**Task details:** Copy out all the lines of the data that hold the word "phường".

###

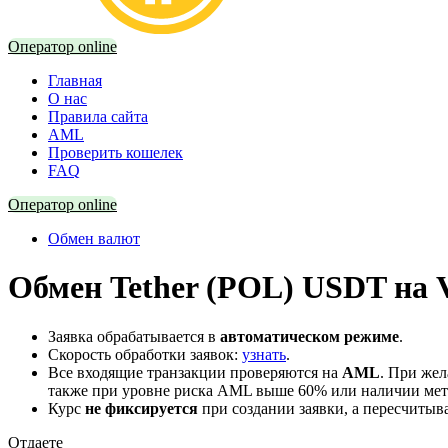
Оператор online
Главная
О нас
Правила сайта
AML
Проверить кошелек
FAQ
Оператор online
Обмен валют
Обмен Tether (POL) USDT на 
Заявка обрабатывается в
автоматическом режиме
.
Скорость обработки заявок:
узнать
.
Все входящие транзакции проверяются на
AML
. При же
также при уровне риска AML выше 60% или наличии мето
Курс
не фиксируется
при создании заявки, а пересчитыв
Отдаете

###

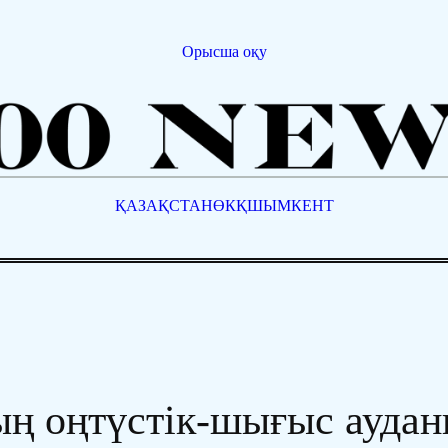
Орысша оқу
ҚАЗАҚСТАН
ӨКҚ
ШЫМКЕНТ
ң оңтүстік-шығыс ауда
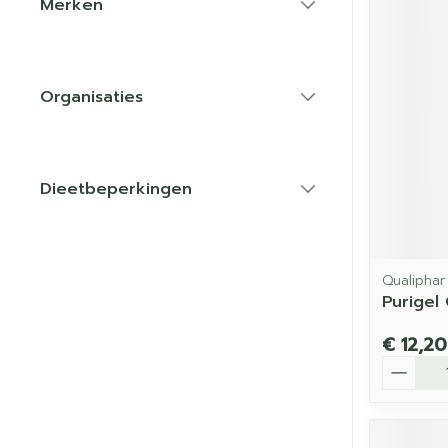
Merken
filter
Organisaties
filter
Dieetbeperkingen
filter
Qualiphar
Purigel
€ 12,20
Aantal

###

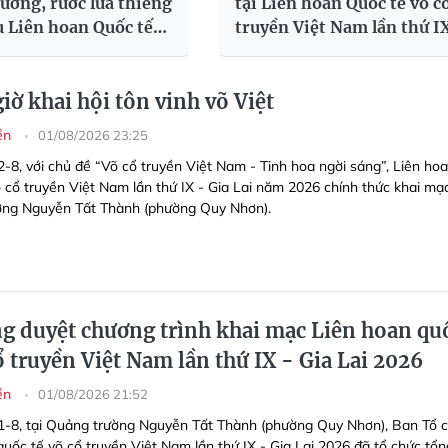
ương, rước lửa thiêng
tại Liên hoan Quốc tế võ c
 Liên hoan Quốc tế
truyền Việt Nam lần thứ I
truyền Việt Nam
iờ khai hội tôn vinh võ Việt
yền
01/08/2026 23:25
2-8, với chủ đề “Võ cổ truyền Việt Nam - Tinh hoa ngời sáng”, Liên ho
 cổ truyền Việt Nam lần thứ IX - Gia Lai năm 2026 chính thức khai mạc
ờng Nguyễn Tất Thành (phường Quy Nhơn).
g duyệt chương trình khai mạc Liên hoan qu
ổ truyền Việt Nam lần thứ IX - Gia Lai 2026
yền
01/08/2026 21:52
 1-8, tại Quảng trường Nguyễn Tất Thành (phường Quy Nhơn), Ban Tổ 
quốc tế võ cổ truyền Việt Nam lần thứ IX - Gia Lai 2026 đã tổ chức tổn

###

**Solution to this task:**
ờng Nguyễn Tất Thành (phường Quy Nhơn).
 1-8, tại Quảng trường Nguyễn Tất Thành (phường Quy Nhơn), Ban Tổ 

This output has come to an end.